Татьяна ничего не имела против увлечения мужа. Но одно дело, когда он смотрит футбол в подвале их особняка, в бильярдной. И совсем другое – в тесной каюте, где некуда скрыться от этих оглушающих воплей.
Нервы Татьяны уже который день были на пределе, и поэтому, когда муж в очередной раз завопил дурным голосом, Татьяна швырнула книжку в экран и истерично воскликнула, повернувшись к Максиму: «Прекратишь ты это когда-нибудь?» Добродушное лицо Максима мгновенно приняло обиженное выражение, и Татьяне стало ужасно стыдно за свою выходку.

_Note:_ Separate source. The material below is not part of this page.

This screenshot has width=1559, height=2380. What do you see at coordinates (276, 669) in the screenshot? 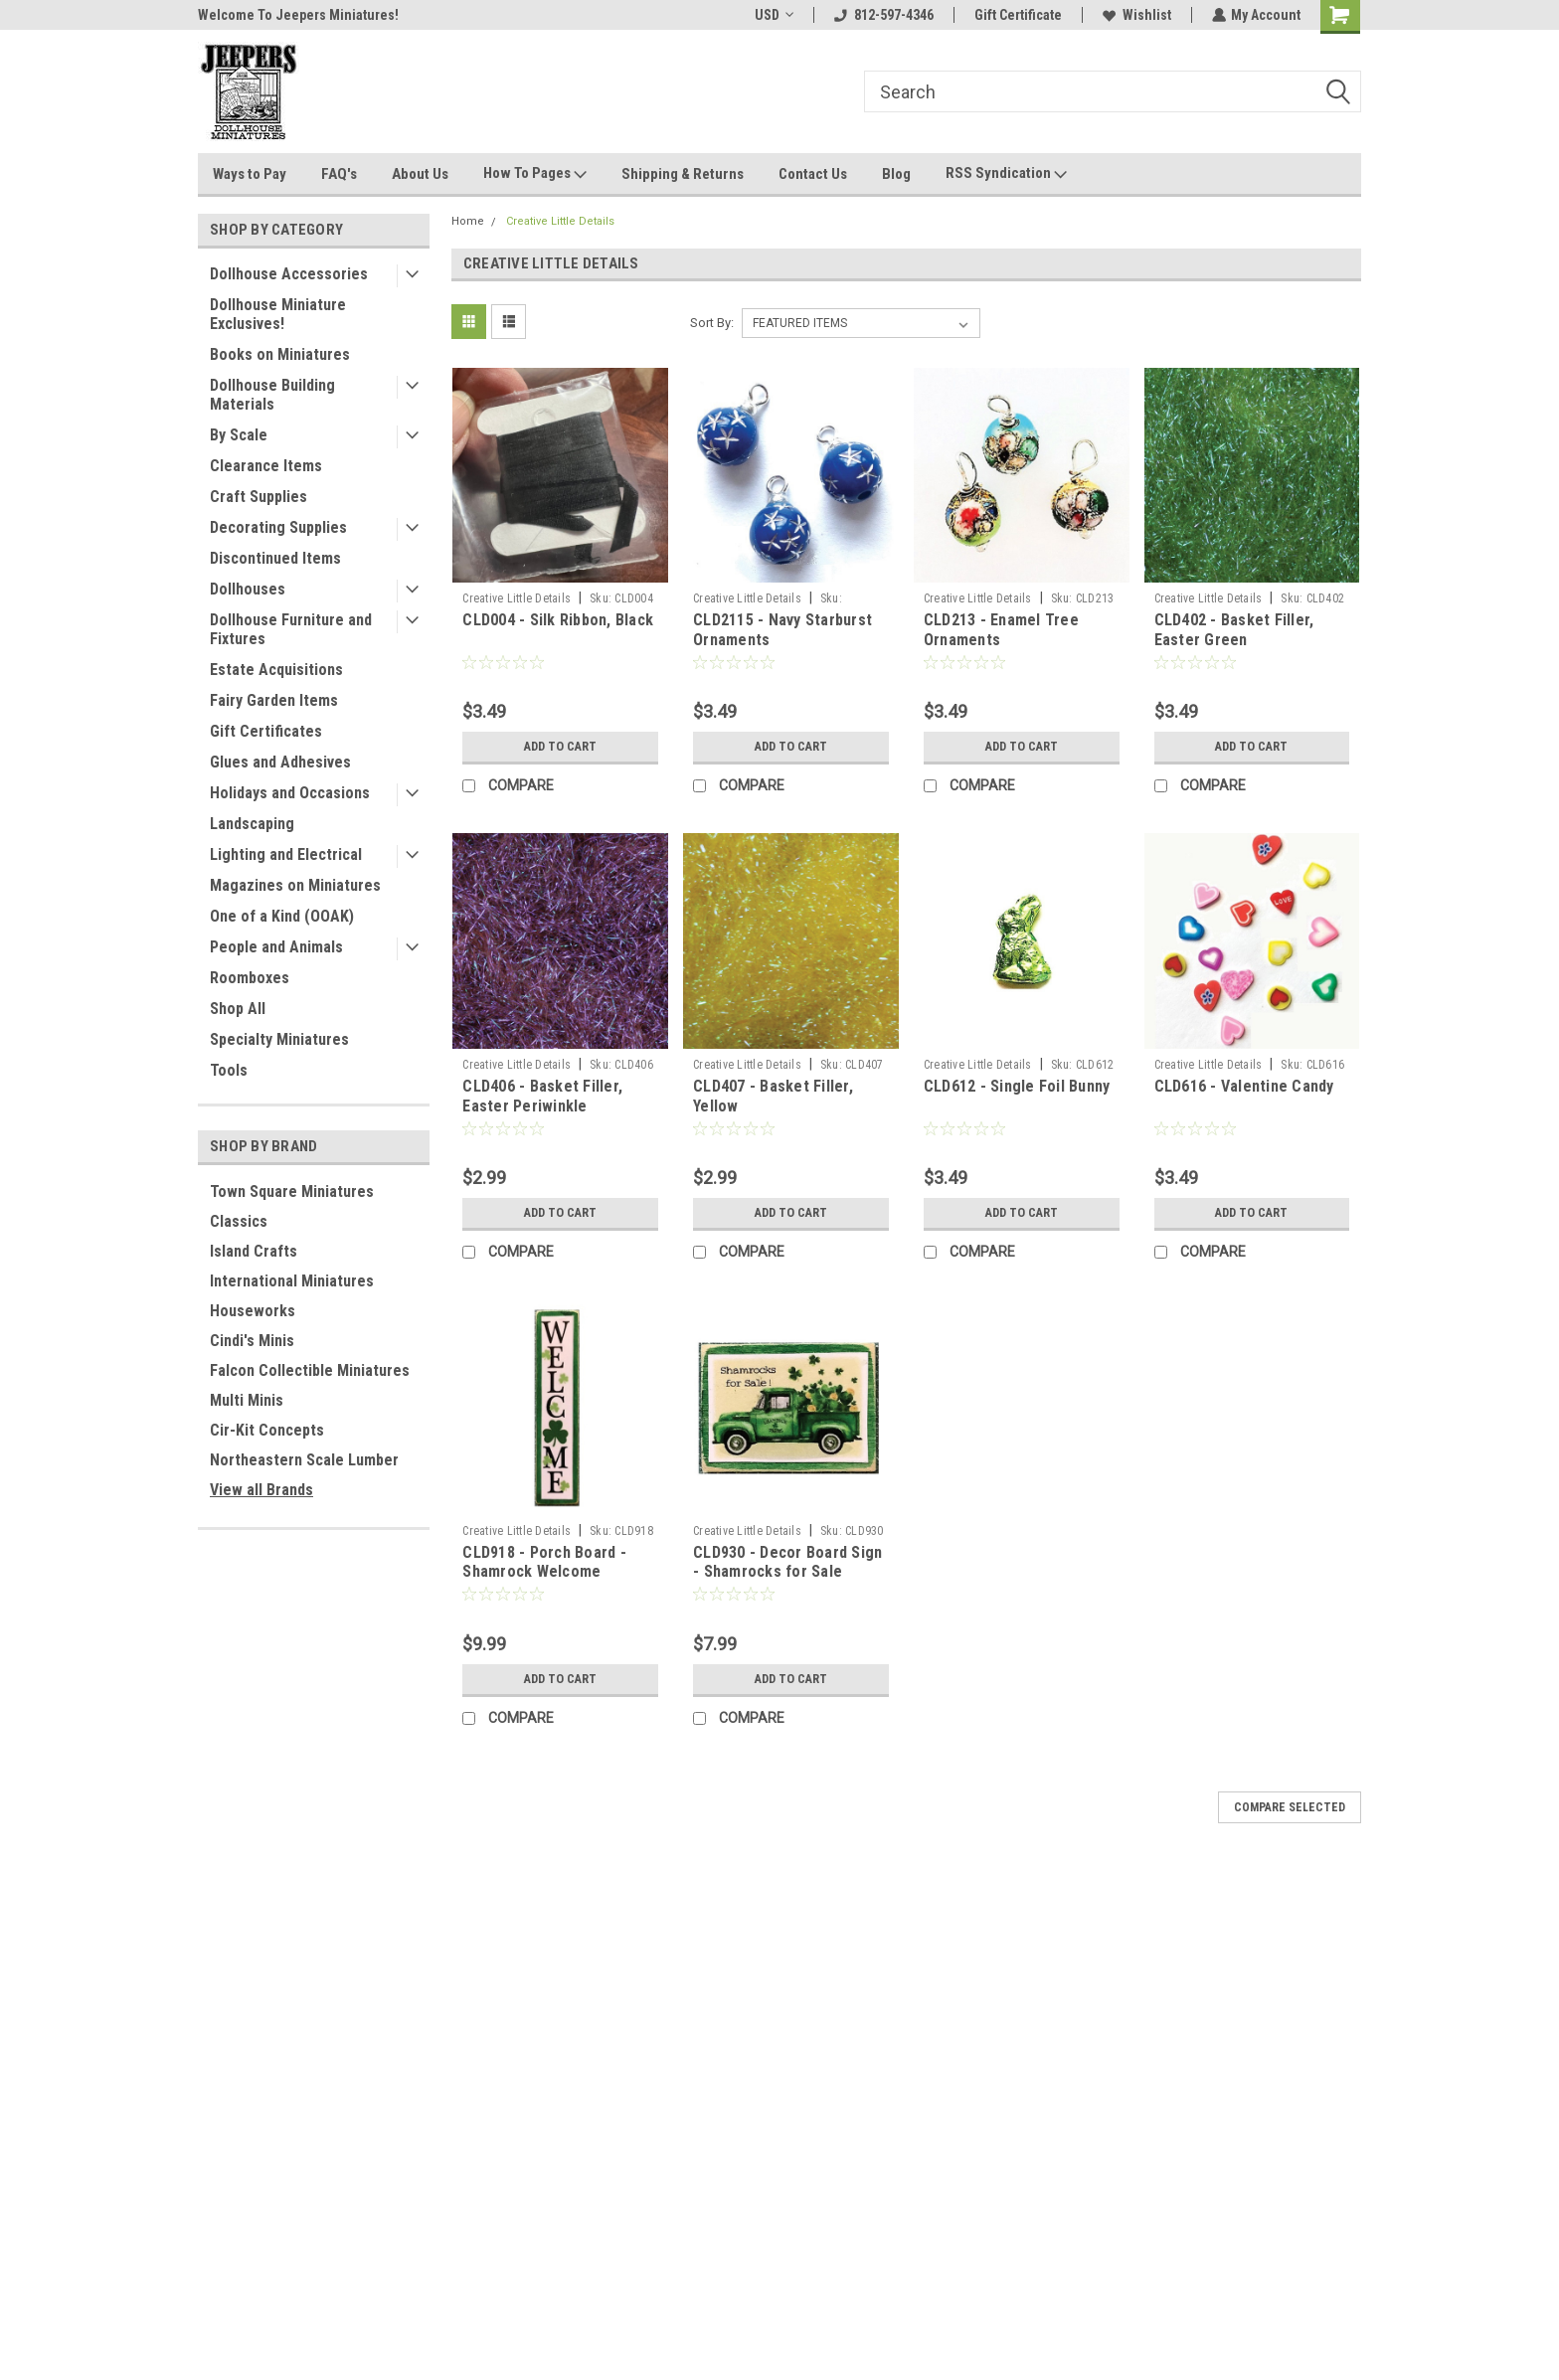
I see `Estate Acquisitions` at bounding box center [276, 669].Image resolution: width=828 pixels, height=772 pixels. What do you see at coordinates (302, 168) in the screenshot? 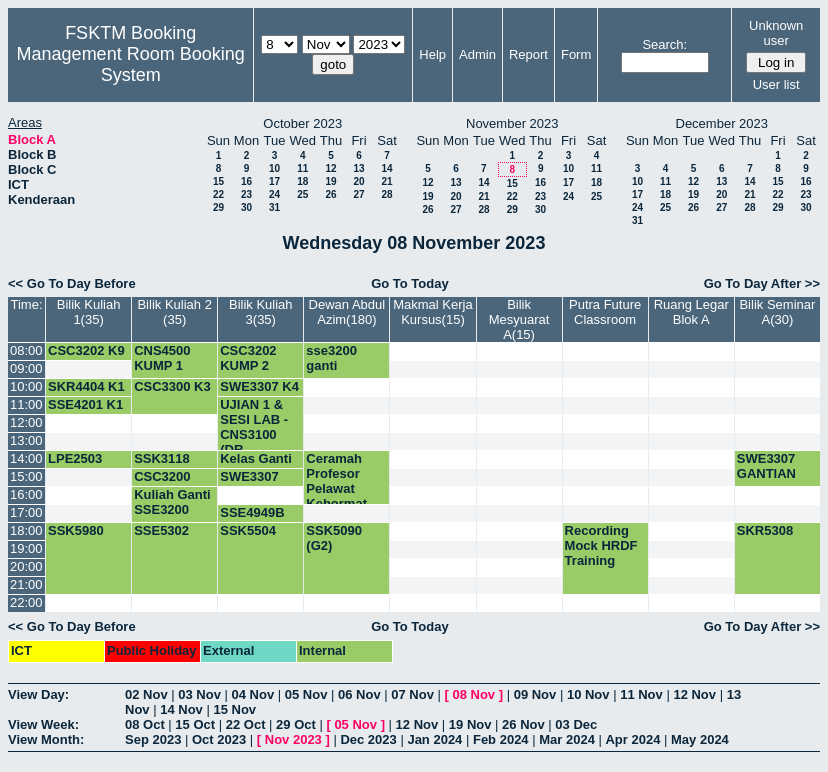
I see `11` at bounding box center [302, 168].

– Извини, что-то у меня с нервами последнее время. – Но выражение лица мужа не изменилось. Тогда она погладила его по щеке и чмокнула в лысеющую макушку.
Максим был добродушным, заботливым и надежным. Они были знакомы с детства, росли в одном дворе, ходили в одну школу, но потом их дороги разошлись. Они поступили в институты, появились свои компании, а семь лет назад, когда с Татьяной случилось несчастье, он вдруг возник из ниоткуда и подставил свое плечо.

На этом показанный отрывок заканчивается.